Chapter 8: Sequence Alignment¶

8.1 The Most Fundamental Algorithm¶

If you have two DNA sequences, the first question you usually ask is: "Are they similar?"

Sequence Alignment is the process of arranging sequences to identify regions of similarity. This similarity often points to functional, structural, or evolutionary relationships.

Homology: A binary state. Sequences are either homologous (share a common ancestor) or they are not.
Similarity: A mathematical quantity (e.g., "85% similar"). We use similarity to infer homology.

8.2 Global vs. Local Alignment¶

Illustration of Sequence Alignment

Global Alignment (Needleman-Wunsch)¶

Attempts to align the entire length of two sequences. * Use case: Comparing two genes that are expected to be roughly the same length and similar overall.

Local Alignment (Smith-Waterman)¶

Searches for the most similar regions within the sequences, ignoring the rest. * Use case: Finding a small gene inside a massive chromosome, or finding a shared domain between two otherwise different proteins.

8.3 Scoring the Alignment¶

Computers need a score to decide which alignment is "best". * Match (+): Reward for identical letters. * Mismatch (-): Penalty for different letters. * Gap (-): Penalty for inserting a space (representing an insertion or deletion).

8.4 BLAST: The Google of Biology¶

Running a rigorous alignment (like Smith-Waterman) against millions of sequences is too slow.

BLAST (Basic Local Alignment Search Tool) uses a heuristic (shortcut) method. It finds short, perfect matches ("seeds") and extends them. It is incredibly fast and is the standard tool for searching databases.

E-value (Expect Value): The number of hits one can "expect" to see by chance.
- E-value = 0.0: Perfect, statistically significant match.
- E-value = 10: Likely random noise.

8.5 Bioinformatics in Action: Pairwise Alignment¶

Let's use Biopython to perform a global alignment.

from Bio import Align

# Create an aligner object
aligner = Align.PairwiseAligner()

# Set the scoring system
aligner.mode = 'global'
aligner.match_score = 1.0
aligner.mismatch_score = -1.0
aligner.open_gap_score = -2.0
aligner.extend_gap_score = -1.0

seq1 = "GATTACA"
seq2 = "GCATGCU"

# Perform alignment
alignments = aligner.align(seq1, seq2)

# Print the best alignment
print(f"Score: {alignments[0].score}")
print(alignments[0])

Output:

Score: 0.0
target            0 GATTACA 7
                  0 |.|T.|. 7
query             0 GCATG-U 6

Summary¶

Sequence alignment allows us to compare biological strings. Global alignment compares whole sequences, while Local alignment finds shared parts.
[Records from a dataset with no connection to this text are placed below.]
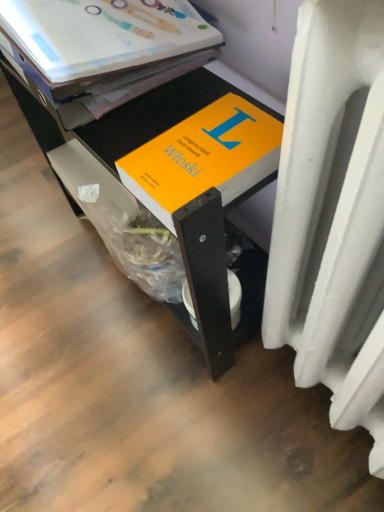 The height and width of the screenshot is (512, 384). In order to click on white plastic heater at lower right in this screenshot , I will do `click(333, 215)`.

In order to face orange matte book at center, should I rotate leftwards or rightwards?

A 5.358 degree turn to the left will do.

I want to click on orange matte book at upper center, so click(x=102, y=34).

Is orange matte book at upper center turned away from orange matte book at center?

No, orange matte book at upper center's orientation is not away from orange matte book at center.

Based on the photo, how distant is orange matte book at upper center from orange matte book at center?

6.34 inches.

How many degrees apart are the facing directions of orange matte book at upper center and orange matte book at center?

0.00132 degrees separate the facing orientations of orange matte book at upper center and orange matte book at center.

Choose the correct answer: Is orange matte book at upper center inside orange matte book at center or outside it?

orange matte book at upper center exists outside the volume of orange matte book at center.

Considering the sizes of objects white plastic heater at lower right and orange matte book at upper center in the image provided, who is bigger, white plastic heater at lower right or orange matte book at upper center?

Bigger between the two is orange matte book at upper center.

Which is correct: white plastic heater at lower right is inside orange matte book at upper center, or outside of it?

white plastic heater at lower right is spatially situated outside orange matte book at upper center.

Is white plastic heater at lower right oriented away from orange matte book at upper center?

No, white plastic heater at lower right is not facing the opposite direction of orange matte book at upper center.

How different are the orientations of orange matte book at center and orange matte book at upper center in degrees?

The angular difference between orange matte book at center and orange matte book at upper center is 0.00132 degrees.

Does orange matte book at center turn towards orange matte book at upper center?

No, orange matte book at center is not oriented towards orange matte book at upper center.

From a real-world perspective, is orange matte book at center beneath orange matte book at upper center?

Correct, in the physical world, orange matte book at center is lower than orange matte book at upper center.

You are a GUI agent. You are given a task and a screenshot of the screen. Output one action in this format:
    pyautogui.click(x=<x>, y=<y>)
    Task: Click on the paperback book above the orange matte book at center (from a real-world perspective)
    The height and width of the screenshot is (512, 384).
    Given the screenshot: What is the action you would take?
    pyautogui.click(x=102, y=34)

From the image's perspective, is orange matte book at center located above or below white plastic heater at lower right?

orange matte book at center is above white plastic heater at lower right.

What's the angular difference between orange matte book at center and white plastic heater at lower right's facing directions?

The angle between the facing direction of orange matte book at center and the facing direction of white plastic heater at lower right is 0.284 degrees.

Is orange matte book at center next to white plastic heater at lower right and touching it?

No, orange matte book at center is not beside white plastic heater at lower right.

Based on their sizes in the image, would you say white plastic heater at lower right is bigger or smaller than orange matte book at center?

white plastic heater at lower right is bigger than orange matte book at center.

Is white plastic heater at lower right at the right side of orange matte book at center?

Indeed, white plastic heater at lower right is positioned on the right side of orange matte book at center.

Based on the photo, from a real-world perspective, between white plastic heater at lower right and orange matte book at center, who is vertically lower?

white plastic heater at lower right, from a real-world perspective.

Can you tell me how much white plastic heater at lower right and orange matte book at center differ in facing direction?

There is a 0.284-degree angle between the facing directions of white plastic heater at lower right and orange matte book at center.

Can you confirm if orange matte book at center is wider than orange matte book at upper center?

Incorrect, the width of orange matte book at center does not surpass that of orange matte book at upper center.

Is orange matte book at center bigger or smaller than orange matte book at upper center?

Clearly, orange matte book at center is larger in size than orange matte book at upper center.

From the image's perspective, is orange matte book at center beneath orange matte book at upper center?

Yes, from the image's perspective, orange matte book at center is below orange matte book at upper center.

Which object is closer to the camera, orange matte book at center or orange matte book at upper center?

orange matte book at upper center is closer to the camera.

Consider the image. From a real-world perspective, is orange matte book at center positioned above or below orange matte book at center?

Clearly, from a real-world perspective, orange matte book at center is above orange matte book at center.

From the picture: Are orange matte book at center and orange matte book at center far apart?

Actually, orange matte book at center and orange matte book at center are a little close together.

Do you think orange matte book at center is within orange matte book at center, or outside of it?

orange matte book at center is located inside orange matte book at center.

The height and width of the screenshot is (512, 384). Find the location of `book below the orange matte book at upper center (from the image's perspective)`. book below the orange matte book at upper center (from the image's perspective) is located at coordinates (204, 157).

Find the location of `heater in front of the orange matte book at upper center`. heater in front of the orange matte book at upper center is located at coordinates (333, 215).

When comparing their distances from white plastic heater at lower right, does orange matte book at upper center or orange matte book at center seem further?

orange matte book at upper center is further to white plastic heater at lower right.

Estimate the real-world distances between objects in this image. Which object is further from orange matte book at center, white plastic heater at lower right or orange matte book at center?

Among the two, white plastic heater at lower right is located further to orange matte book at center.

Estimate the real-world distances between objects in this image. Which object is further from orange matte book at upper center, orange matte book at center or white plastic heater at lower right?

Among the two, white plastic heater at lower right is located further to orange matte book at upper center.

From the image, which object appears to be farther from white plastic heater at lower right, orange matte book at center or orange matte book at upper center?

orange matte book at upper center is further to white plastic heater at lower right.

Considering their positions, is orange matte book at center positioned closer to white plastic heater at lower right than orange matte book at center?

Among the two, orange matte book at center is located nearer to white plastic heater at lower right.

From the image, which object appears to be farther from orange matte book at center, orange matte book at center or orange matte book at upper center?

orange matte book at upper center lies further to orange matte book at center than the other object.

Which object lies further to the anchor point orange matte book at center, orange matte book at center or white plastic heater at lower right?

white plastic heater at lower right is further to orange matte book at center.

Estimate the real-world distances between objects in this image. Which object is further from orange matte book at upper center, white plastic heater at lower right or orange matte book at center?

white plastic heater at lower right.

Where is `desk between orange matte book at upper center and white plastic heater at lower right vertically`? This screenshot has width=384, height=512. desk between orange matte book at upper center and white plastic heater at lower right vertically is located at coordinates 172,175.

The width and height of the screenshot is (384, 512). In order to click on desk positioned between white plastic heater at lower right and orange matte book at center from near to far in this screenshot , I will do `click(172, 175)`.

This screenshot has height=512, width=384. Identify the location of book between orange matte book at upper center and white plastic heater at lower right vertically. (204, 157).

Identify the location of desk between orange matte book at upper center and orange matte book at center vertically. (172, 175).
BLAST is the tool we use to search massive databases.

8.6 Modern Alignment Tools and Practical Workflow¶

Modern bioinformatics relies on fast, accurate aligners and standard file formats. Key tools and recommendations:

Short-read aligners: BWA-MEM2 (fast, accurate for Illumina); Bowtie2 for small/short-read applications.
Long-read aligners: minimap2 (recommended for Oxford Nanopore and PacBio reads).
Splice-aware aligners: STAR, HISAT2 for RNA-Seq mapping.
Format basics: Aligners produce SAM/BAM files. Use samtools to sort, index, and query these files.
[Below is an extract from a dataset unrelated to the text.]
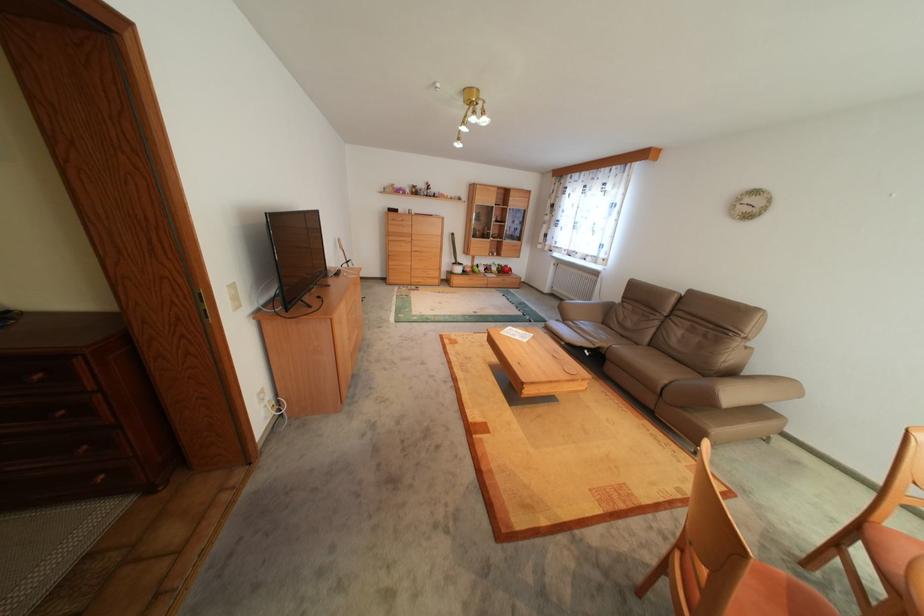 Where would you pull the round drawer knob? Please return your answer as a coordinate pair (x, y).

(34, 377)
Practical command-line pipeline (short-read DNA alignment):

# 1. Index the reference
bwa-mem2 index ref.fa

# 2. Align paired-end reads, output SAM
bwa-mem2 mem ref.fa sample_R1.fastq.gz sample_R2.fastq.gz > sample.sam

# 3. Convert to BAM, sort, and index
samtools view -bS sample.sam | samtools sort -o sample.sorted.bam
samtools index sample.sorted.bam

# 4. Quick QC: flagstat and depth
samtools flagstat sample.sorted.bam
samtools depth -a sample.sorted.bam | awk '{sum+=$3} END {print "mean depth="sum/NR}'

Notes:

Always record software versions (bwa-mem2 --version, samtools --version) and parameters for reproducibility.
For large projects, encode these steps into a workflow manager (Snakemake, Nextflow) and run inside containers to ensure portability.